The potential for rigorous statistical analysis to minimize false positive results has been widely discussed [5-7], as well as the need for sound study design, including care in subject selection and controlling for population substructure. However, even after a genotype-phenotype association has been identified and replicated, establishing clinical validity and developing a useful clinical diagnostic test requires much more work. The fact that the demonstration of an association is not the same as finding a causal variant, much less the majority of causal variants, is probably not well understood by clinicians and the general public. Personal genomics companies imply that a scan of one's whole genome 'covers' health conditions of interest, such as Alzheimer's disease or breast cancer, but this idea is misleading. For example, the Navigenics Health Compass scans an individual's genome at 1.8 million loci for variants that are associated with 18 relatively common conditions and for which the association has been published in a peer-reviewed journal and the finding replicated at least once [13]. However, although the Health Compass claims to cover breast cancer, the test does not examine the BRCA1 and BRCA2 genes at the sequence level, which is something a patient with hereditary breast and ovarian cancer in their family would require and expect of a truly personalized genetic risk assessment.

The 23andme website [14] claims that "23andMe can help you discover how your genes may affect your chances of developing various diseases and conditions, as well as traits such as athletic ability". However, this statement is in contrast to those of genome researchers [2,15], who have stressed that the contribution of single genes is often small, commonly with odds ratios of less than 1.5, and thus perhaps clinically insignificant [16]. How to interpret the clinical significance of genetic contributions when some loci associated with traits and diseases contain no known genes is even more unclear.

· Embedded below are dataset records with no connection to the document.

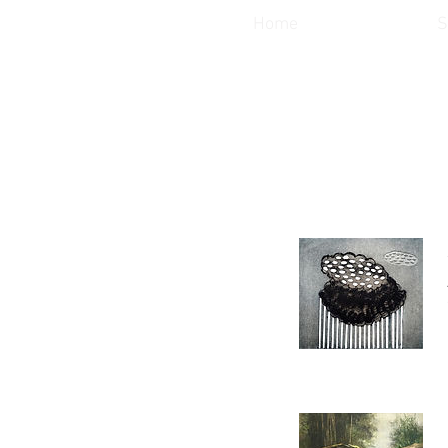
Home
S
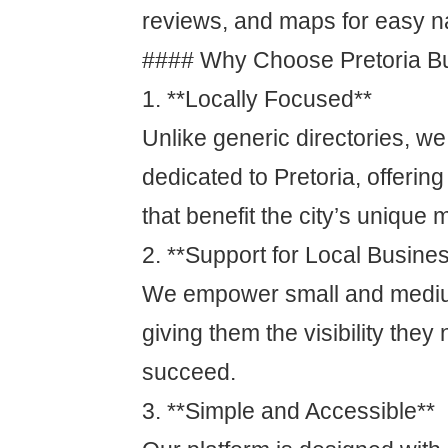
reviews, and maps for easy n
#### Why Choose Pretoria Bu
1. **Locally Focused**
Unlike generic directories, we
dedicated to Pretoria, offering
that benefit the city’s unique 
2. **Support for Local Busine
We empower small and mediu
giving them the visibility the
succeed.
3. **Simple and Accessible**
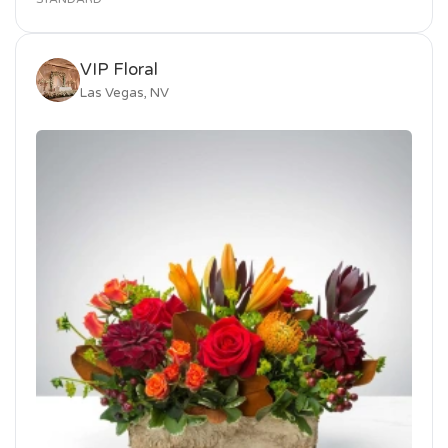
VIP Floral
Las Vegas, NV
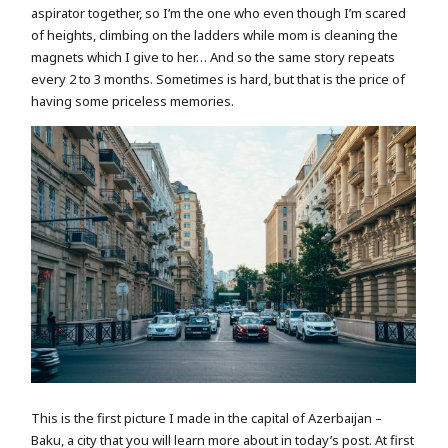
aspirator together, so I’m the one who even though I’m scared
of heights, climbing on the ladders while mom is cleaning the
magnets which I give to her… And so the same story repeats
every 2 to 3 months. Sometimes is hard, but that is the price of
having some priceless memories.
This is the first picture I made in the capital of Azerbaijan –
Baku, a city that you will learn more about in today’s post. At first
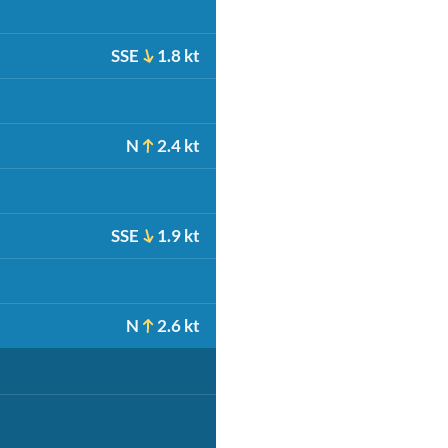
SSE
1.8 kt
N
2.4 kt
SSE
1.9 kt
N
2.6 kt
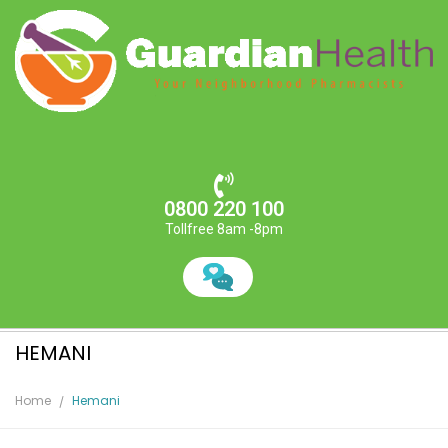
0800 220 100
Tollfree 8am -8pm
HEMANI
Home
Hemani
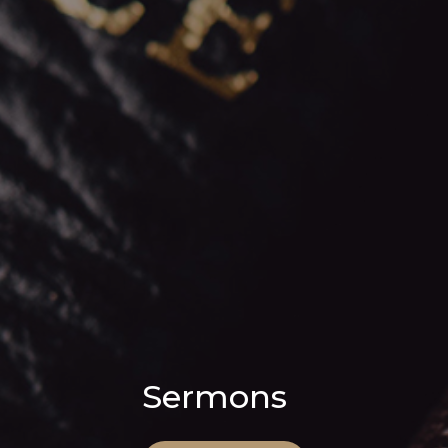
Sermons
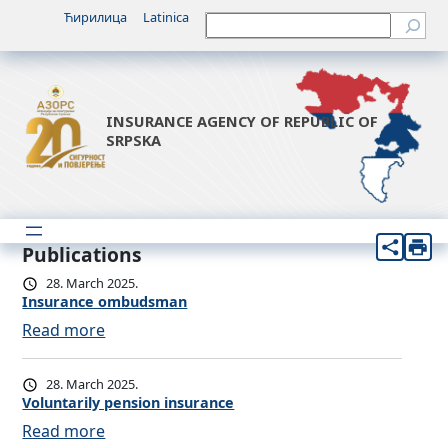
Ћирилица
Latinica
Претрага
INSURANCE AGENCY OF REPUBLIC OF
SRPSKA
Publications
28. March 2025.
Insurance ombudsman
:
Read more
I
n
28. March 2025.
s
Voluntarily pension insurance
u
:
Read more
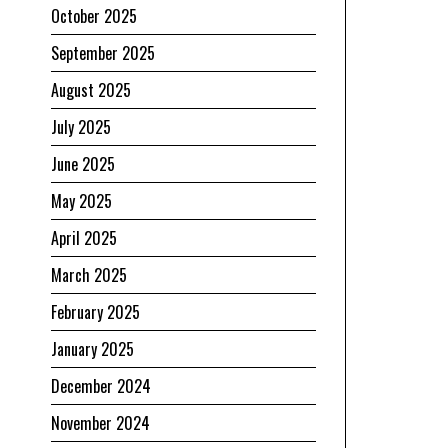
October 2025
September 2025
August 2025
July 2025
June 2025
May 2025
April 2025
March 2025
February 2025
January 2025
December 2024
November 2024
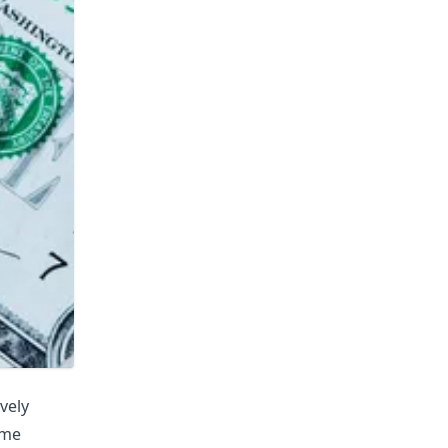
vely
ime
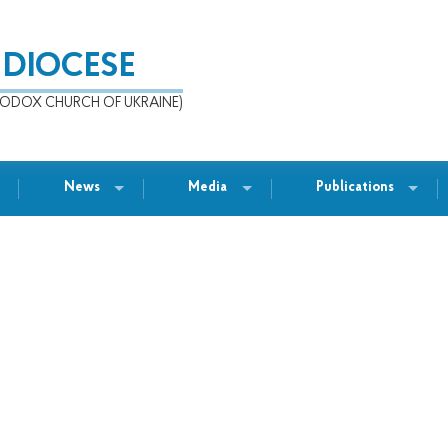
 DIOCESE
ODOX CHURCH OF UKRAINE)
News
Media
Publications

How to interpret the effects of multiple genes associated with a particular condition poses a major challenge to clinical practitioners and patients. For example, analyses of Craig Venter's DRD4 and DRD3 genes (associated with 'novelty seeking') indicated that at one locus his genotype indicated that he had a variant not associated with higher novelty-seeking scores but at other loci his alleles were associated with higher novelty-seeking scores [17]. Given the multifactorial nature of most traits, it still needs to be worked out how the growing amount of genomic information should be interpreted and explained when aggregated.

Fundamentally, the idea that genomic analysis provides only part of a very complex picture must be conveyed. In the Mendelian era, almost by definition, diseases were more obviously delineated because they were clearly inherited and the role of epigenetic and environmental factors did not need to be addressed. In the post-Mendelian world, the complexity of, and need for, defining and measuring phenotypes and environmental factors is only now beginning to be appreciated by the research community, but is not well understood by prospective patients and their health care providers.

Over the next five years, the challenge for genome medicine is thus not to make a significant move into the clinic. Although this is a desirable goal, it would be premature. Scientists, clinicians and the general public first need to change their way of thinking about the role of genes and genomes in everyday health.